[Data excerpts]
-- Opening Marker --

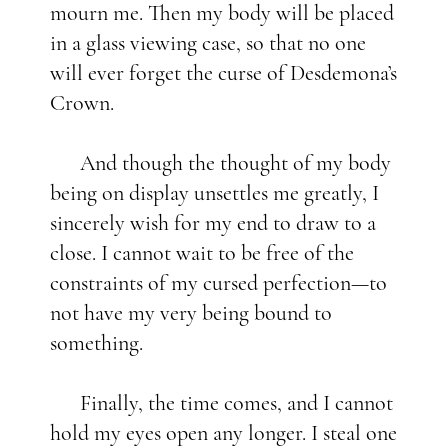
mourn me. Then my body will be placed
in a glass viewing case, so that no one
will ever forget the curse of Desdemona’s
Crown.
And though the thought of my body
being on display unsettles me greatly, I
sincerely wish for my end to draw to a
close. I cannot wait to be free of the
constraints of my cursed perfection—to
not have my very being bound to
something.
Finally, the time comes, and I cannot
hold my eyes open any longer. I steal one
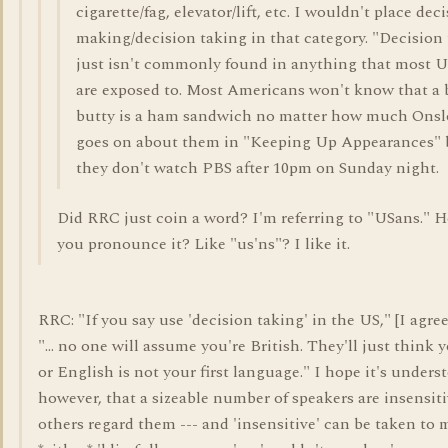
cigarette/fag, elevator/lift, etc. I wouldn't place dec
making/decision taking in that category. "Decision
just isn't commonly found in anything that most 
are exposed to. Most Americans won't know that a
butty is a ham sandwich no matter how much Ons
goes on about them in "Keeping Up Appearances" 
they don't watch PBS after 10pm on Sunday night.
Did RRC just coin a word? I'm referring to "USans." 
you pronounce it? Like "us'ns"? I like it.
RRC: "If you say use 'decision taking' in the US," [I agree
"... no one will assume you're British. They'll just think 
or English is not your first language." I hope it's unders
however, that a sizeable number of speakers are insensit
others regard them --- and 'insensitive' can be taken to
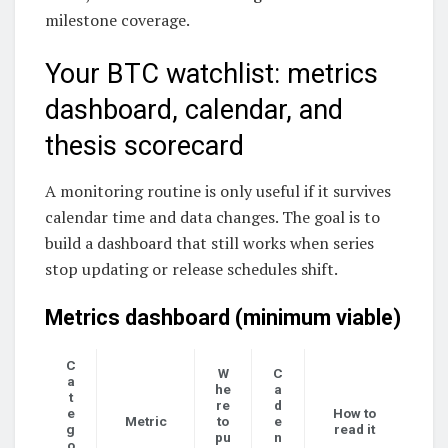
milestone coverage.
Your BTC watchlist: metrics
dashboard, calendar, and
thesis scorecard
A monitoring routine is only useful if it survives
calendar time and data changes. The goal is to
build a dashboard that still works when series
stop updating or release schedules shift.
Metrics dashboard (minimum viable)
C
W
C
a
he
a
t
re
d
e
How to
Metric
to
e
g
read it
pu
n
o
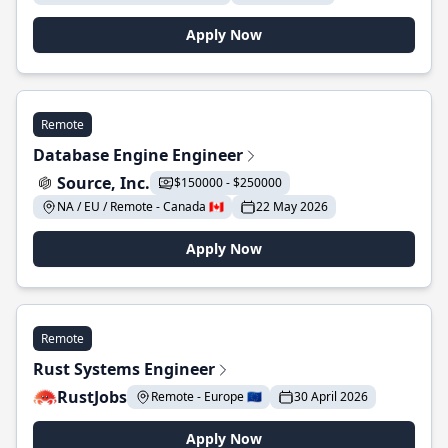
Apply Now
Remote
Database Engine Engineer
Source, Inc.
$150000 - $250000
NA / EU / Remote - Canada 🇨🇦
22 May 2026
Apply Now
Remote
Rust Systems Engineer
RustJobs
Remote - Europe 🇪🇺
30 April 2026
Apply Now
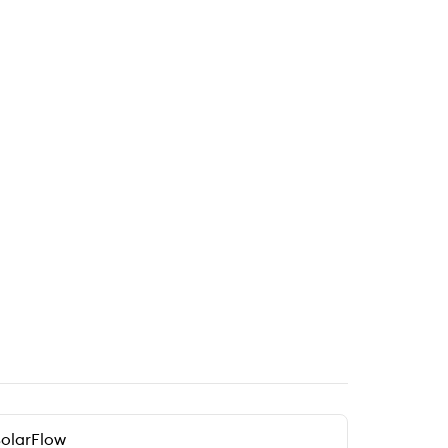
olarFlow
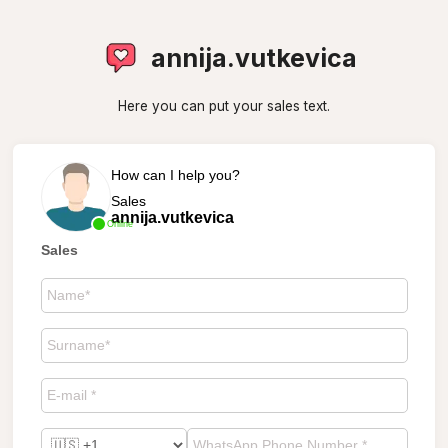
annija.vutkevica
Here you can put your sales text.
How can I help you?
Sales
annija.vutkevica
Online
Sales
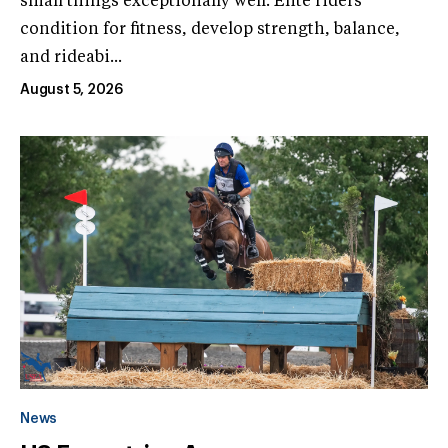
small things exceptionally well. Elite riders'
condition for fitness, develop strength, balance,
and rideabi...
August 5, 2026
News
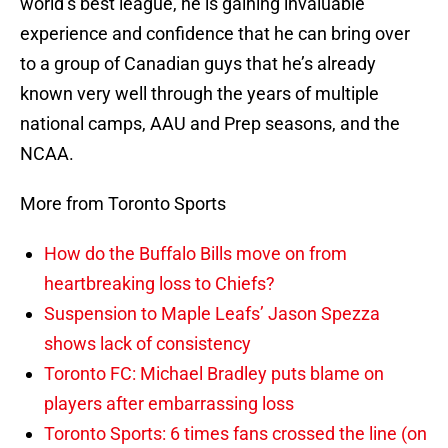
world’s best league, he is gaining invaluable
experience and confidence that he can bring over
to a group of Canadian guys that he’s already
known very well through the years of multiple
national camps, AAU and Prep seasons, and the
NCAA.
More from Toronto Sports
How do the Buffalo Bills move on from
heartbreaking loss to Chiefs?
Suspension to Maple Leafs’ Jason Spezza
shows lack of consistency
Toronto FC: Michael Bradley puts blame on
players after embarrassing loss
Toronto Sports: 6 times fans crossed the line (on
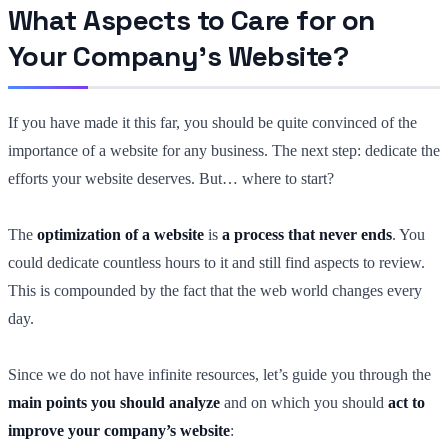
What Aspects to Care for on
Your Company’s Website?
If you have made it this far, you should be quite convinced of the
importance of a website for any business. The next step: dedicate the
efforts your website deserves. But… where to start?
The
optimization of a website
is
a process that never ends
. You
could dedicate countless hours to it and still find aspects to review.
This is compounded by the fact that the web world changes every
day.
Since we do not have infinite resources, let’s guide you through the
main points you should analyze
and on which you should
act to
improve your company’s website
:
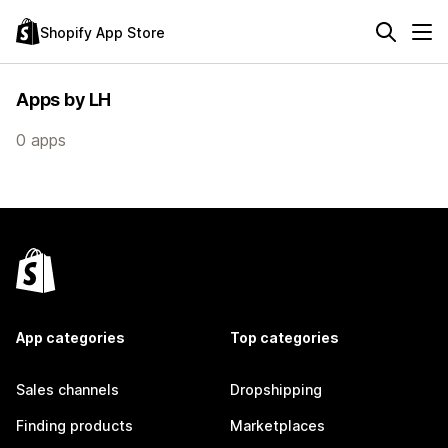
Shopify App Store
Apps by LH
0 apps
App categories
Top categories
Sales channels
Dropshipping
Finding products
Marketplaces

-- Closing Marker --

## [YOUR TASK]
In the entries above, some lines hold the string "through". Copy each of them.

## [ANSWER TO THE EXERCISE]
known very well through the years of multiple
Since we do not have infinite resources, let’s guide you through the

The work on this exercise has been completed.